§ **TASK OBJECTIVE**:
Stop after the line with "електричний Ланос (механізм"; until then, please copy every line of the records word for word from the first.

§ **Saved data entries**:
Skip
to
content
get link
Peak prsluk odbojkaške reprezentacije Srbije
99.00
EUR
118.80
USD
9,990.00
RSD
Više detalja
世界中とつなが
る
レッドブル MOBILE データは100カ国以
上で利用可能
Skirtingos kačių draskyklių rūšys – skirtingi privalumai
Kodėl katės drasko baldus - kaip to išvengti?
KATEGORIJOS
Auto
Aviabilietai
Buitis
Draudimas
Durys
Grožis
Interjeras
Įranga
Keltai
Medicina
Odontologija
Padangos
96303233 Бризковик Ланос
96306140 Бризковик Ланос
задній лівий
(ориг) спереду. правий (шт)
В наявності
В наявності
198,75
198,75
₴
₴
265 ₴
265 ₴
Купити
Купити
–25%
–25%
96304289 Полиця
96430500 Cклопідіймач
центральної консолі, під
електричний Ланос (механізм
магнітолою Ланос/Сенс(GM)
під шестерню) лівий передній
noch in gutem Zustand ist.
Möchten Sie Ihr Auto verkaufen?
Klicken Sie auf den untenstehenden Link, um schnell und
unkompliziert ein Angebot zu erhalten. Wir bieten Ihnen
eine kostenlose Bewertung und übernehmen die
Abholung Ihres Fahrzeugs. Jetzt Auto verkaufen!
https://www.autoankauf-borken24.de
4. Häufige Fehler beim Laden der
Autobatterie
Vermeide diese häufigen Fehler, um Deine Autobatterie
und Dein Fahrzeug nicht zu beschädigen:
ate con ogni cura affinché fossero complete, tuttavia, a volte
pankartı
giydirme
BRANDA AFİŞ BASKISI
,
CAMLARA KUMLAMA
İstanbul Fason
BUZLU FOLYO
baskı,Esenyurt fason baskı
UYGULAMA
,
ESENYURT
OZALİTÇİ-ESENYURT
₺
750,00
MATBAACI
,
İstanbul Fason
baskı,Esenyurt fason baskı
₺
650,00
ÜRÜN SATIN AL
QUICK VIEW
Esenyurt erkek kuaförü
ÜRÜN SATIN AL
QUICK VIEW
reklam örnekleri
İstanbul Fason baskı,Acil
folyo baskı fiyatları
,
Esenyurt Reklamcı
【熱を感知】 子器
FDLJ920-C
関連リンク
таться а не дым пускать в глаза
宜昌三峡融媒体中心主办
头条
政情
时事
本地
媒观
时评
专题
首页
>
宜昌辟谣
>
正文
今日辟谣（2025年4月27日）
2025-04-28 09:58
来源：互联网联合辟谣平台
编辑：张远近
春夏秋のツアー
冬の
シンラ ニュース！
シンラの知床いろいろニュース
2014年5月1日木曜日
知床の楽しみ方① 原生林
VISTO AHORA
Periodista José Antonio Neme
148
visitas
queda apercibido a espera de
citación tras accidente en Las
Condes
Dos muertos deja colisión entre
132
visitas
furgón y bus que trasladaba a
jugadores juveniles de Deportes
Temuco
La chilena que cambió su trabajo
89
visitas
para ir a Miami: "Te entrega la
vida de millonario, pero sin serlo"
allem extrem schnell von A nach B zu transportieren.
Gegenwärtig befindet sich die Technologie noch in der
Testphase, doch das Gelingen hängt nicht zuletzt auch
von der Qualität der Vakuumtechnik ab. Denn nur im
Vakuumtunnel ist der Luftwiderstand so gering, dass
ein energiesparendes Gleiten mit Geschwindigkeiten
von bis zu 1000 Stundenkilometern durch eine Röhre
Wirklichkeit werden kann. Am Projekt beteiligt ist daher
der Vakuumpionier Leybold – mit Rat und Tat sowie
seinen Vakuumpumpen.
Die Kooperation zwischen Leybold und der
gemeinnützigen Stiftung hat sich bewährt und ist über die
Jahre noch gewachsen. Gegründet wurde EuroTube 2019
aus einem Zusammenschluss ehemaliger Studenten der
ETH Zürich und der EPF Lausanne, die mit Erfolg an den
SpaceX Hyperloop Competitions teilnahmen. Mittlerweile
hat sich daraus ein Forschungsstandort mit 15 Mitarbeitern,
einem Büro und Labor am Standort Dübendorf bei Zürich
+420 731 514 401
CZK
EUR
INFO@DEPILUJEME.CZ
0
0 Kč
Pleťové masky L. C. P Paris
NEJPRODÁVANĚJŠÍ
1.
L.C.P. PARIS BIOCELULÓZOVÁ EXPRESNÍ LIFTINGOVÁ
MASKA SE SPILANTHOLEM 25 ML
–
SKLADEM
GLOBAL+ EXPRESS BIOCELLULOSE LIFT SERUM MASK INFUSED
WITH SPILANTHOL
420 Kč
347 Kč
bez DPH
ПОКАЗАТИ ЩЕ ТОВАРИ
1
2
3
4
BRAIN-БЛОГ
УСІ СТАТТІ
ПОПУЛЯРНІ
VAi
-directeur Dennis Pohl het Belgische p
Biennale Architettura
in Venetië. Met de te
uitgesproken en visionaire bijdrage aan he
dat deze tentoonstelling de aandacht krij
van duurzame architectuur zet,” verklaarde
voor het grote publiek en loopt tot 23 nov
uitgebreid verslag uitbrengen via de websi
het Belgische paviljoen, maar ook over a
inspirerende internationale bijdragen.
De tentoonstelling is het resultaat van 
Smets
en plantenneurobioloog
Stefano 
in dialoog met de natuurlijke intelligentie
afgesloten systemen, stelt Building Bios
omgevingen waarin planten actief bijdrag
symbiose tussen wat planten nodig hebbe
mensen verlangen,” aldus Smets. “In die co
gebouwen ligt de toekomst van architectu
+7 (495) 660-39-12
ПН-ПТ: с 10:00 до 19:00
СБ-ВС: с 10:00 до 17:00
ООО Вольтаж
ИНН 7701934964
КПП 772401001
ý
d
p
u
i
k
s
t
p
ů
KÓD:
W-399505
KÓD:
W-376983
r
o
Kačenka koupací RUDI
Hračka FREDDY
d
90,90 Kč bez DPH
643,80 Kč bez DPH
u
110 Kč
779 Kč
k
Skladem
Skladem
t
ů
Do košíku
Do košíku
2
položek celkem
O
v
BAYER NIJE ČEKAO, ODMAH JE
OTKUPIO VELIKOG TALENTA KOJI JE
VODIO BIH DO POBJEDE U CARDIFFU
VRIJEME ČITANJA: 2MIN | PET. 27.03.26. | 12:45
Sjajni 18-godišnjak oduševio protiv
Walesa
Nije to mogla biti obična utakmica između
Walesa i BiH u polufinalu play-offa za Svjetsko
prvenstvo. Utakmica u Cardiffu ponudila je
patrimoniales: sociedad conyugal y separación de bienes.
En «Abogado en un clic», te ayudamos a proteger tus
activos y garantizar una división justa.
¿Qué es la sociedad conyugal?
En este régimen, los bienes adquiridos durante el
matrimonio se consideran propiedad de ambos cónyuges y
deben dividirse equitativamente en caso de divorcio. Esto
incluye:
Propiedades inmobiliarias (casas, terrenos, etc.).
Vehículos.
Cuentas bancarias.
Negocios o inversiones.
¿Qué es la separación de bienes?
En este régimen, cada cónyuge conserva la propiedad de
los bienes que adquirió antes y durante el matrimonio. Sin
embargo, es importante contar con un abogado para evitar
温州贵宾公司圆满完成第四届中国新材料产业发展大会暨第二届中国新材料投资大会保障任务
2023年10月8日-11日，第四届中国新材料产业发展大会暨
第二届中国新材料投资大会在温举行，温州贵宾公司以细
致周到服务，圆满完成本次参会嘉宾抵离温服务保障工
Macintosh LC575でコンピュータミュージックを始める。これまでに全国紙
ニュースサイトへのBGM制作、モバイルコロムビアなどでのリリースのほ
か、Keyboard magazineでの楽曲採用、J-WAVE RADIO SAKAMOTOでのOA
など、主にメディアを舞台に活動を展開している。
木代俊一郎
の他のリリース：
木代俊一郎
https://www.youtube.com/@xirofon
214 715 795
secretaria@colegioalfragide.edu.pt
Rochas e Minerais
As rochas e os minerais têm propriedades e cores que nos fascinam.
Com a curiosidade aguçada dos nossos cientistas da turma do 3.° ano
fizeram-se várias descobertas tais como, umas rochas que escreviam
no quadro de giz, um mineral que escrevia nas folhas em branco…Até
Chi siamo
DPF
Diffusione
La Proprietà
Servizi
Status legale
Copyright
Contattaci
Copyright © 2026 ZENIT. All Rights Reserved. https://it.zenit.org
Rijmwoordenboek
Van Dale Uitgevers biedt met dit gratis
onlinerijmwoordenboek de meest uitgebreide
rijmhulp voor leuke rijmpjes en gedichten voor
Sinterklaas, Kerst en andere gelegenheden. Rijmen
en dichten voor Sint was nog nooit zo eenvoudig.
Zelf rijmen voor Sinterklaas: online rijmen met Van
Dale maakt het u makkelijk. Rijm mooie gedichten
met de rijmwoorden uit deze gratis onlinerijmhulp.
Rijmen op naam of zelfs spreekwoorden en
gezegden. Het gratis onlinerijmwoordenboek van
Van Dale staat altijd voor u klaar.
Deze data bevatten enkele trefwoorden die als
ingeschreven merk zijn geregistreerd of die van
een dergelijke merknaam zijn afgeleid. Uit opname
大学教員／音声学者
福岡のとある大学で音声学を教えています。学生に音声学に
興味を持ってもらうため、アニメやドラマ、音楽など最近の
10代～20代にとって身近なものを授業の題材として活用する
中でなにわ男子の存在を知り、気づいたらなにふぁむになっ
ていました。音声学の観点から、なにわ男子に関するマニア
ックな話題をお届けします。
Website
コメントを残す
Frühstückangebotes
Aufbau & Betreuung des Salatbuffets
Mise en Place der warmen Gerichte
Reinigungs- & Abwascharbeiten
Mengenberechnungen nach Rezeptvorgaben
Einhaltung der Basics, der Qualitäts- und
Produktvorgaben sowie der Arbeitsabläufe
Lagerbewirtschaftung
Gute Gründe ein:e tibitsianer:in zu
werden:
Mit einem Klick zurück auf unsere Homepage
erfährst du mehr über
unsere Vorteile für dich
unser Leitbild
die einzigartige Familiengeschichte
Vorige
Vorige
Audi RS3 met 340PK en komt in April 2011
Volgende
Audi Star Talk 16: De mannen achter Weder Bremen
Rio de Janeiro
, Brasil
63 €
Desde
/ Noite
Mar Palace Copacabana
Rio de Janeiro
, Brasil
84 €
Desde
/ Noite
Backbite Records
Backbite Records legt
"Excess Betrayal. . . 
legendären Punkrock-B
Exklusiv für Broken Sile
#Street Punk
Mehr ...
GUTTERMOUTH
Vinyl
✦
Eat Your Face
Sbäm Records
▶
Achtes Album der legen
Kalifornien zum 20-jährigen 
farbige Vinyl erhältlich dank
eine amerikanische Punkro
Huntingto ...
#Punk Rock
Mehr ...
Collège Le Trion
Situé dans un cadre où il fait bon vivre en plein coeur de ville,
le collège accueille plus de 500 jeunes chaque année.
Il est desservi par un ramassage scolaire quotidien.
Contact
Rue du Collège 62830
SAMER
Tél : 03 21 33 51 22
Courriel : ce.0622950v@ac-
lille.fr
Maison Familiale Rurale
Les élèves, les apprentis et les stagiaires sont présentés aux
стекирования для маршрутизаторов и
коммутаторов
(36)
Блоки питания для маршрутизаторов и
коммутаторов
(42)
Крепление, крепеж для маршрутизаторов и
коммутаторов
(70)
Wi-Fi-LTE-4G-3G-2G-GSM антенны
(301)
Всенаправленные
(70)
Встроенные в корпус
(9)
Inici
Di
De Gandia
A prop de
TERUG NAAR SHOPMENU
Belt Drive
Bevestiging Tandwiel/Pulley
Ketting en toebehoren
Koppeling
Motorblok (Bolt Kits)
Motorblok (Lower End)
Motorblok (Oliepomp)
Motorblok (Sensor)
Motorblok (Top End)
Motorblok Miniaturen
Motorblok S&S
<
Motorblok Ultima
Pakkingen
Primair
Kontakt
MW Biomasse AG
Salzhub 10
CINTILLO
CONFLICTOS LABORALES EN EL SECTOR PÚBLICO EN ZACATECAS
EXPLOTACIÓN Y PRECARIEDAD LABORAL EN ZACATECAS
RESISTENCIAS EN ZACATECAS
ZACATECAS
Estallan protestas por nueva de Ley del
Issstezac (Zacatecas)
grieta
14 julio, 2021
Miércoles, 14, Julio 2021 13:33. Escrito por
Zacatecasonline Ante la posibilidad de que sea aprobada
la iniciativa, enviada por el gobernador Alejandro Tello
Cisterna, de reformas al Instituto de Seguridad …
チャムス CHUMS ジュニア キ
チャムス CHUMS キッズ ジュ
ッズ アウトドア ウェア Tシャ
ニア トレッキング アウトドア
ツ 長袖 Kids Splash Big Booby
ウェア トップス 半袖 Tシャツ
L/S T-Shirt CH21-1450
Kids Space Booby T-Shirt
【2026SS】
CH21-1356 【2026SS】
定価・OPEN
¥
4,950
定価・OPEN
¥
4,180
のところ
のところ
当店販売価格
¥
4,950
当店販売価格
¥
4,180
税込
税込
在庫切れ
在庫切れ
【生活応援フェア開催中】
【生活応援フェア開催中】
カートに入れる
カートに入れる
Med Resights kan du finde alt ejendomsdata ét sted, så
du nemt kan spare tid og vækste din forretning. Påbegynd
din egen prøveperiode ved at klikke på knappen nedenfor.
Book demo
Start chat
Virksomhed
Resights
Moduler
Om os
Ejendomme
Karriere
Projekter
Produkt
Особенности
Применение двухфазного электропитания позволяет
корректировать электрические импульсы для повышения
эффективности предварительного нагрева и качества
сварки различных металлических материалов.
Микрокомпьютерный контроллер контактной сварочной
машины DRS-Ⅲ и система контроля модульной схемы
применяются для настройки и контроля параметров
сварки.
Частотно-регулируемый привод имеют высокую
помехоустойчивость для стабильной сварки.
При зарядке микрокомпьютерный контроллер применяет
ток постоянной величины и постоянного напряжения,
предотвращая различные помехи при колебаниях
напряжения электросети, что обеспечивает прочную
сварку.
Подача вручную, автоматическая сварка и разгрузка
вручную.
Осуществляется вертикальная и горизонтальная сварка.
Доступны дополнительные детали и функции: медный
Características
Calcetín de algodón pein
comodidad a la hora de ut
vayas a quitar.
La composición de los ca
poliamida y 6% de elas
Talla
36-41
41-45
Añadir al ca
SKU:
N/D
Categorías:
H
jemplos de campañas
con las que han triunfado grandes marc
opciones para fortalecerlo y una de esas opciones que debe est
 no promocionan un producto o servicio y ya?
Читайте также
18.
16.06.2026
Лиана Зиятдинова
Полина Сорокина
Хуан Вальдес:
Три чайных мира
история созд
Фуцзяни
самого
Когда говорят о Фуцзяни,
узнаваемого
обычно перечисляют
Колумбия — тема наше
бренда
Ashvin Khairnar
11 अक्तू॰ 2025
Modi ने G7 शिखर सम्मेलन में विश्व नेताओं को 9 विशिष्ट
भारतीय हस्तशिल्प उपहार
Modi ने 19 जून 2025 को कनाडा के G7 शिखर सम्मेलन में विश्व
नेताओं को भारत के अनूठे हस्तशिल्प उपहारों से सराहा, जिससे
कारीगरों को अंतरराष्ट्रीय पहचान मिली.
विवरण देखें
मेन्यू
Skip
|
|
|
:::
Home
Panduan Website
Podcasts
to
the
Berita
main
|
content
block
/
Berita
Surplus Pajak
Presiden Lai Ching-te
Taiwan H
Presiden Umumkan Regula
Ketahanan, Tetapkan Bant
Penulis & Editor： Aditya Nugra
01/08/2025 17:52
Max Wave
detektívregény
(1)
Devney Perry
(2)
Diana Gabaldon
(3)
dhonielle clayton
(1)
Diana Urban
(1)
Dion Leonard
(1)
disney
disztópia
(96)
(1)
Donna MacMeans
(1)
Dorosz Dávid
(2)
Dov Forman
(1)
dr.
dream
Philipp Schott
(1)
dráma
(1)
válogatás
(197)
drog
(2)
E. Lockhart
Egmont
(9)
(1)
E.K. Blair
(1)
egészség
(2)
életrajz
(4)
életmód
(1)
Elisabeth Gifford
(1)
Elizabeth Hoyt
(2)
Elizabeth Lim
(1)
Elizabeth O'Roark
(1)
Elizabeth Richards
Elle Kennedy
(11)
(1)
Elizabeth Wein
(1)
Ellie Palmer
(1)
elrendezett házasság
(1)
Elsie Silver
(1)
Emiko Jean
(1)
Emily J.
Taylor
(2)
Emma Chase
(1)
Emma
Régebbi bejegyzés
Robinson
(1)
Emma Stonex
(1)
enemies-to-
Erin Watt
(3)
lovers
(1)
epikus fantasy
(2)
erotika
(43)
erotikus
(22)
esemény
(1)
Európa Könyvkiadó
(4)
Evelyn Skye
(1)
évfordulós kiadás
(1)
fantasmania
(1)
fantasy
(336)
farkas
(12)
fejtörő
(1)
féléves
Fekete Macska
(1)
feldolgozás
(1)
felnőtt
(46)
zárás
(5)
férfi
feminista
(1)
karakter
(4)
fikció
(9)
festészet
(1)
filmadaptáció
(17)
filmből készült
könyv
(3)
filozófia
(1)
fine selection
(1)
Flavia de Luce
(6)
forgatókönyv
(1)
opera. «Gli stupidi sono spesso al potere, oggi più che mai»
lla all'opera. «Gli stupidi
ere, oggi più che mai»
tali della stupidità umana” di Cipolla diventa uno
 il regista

§ **WRITTEN RESPONSE**:
Skip
to
content
get link
Peak prsluk odbojkaške reprezentacije Srbije
99.00
EUR
118.80
USD
9,990.00
RSD
Više detalja
世界中とつなが
る
レッドブル MOBILE データは100カ国以
上で利用可能
Skirtingos kačių draskyklių rūšys – skirtingi privalumai
Kodėl katės drasko baldus - kaip to išvengti?
KATEGORIJOS
Auto
Aviabilietai
Buitis
Draudimas
Durys
Grožis
Interjeras
Įranga
Keltai
Medicina
Odontologija
Padangos
96303233 Бризковик Ланос
96306140 Бризковик Ланос
задній лівий
(ориг) спереду. правий (шт)
В наявності
В наявності
198,75
198,75
₴
₴
265 ₴
265 ₴
Купити
Купити
–25%
–25%
96304289 Полиця
96430500 Cклопідіймач
центральної консолі, під
електричний Ланос (механізм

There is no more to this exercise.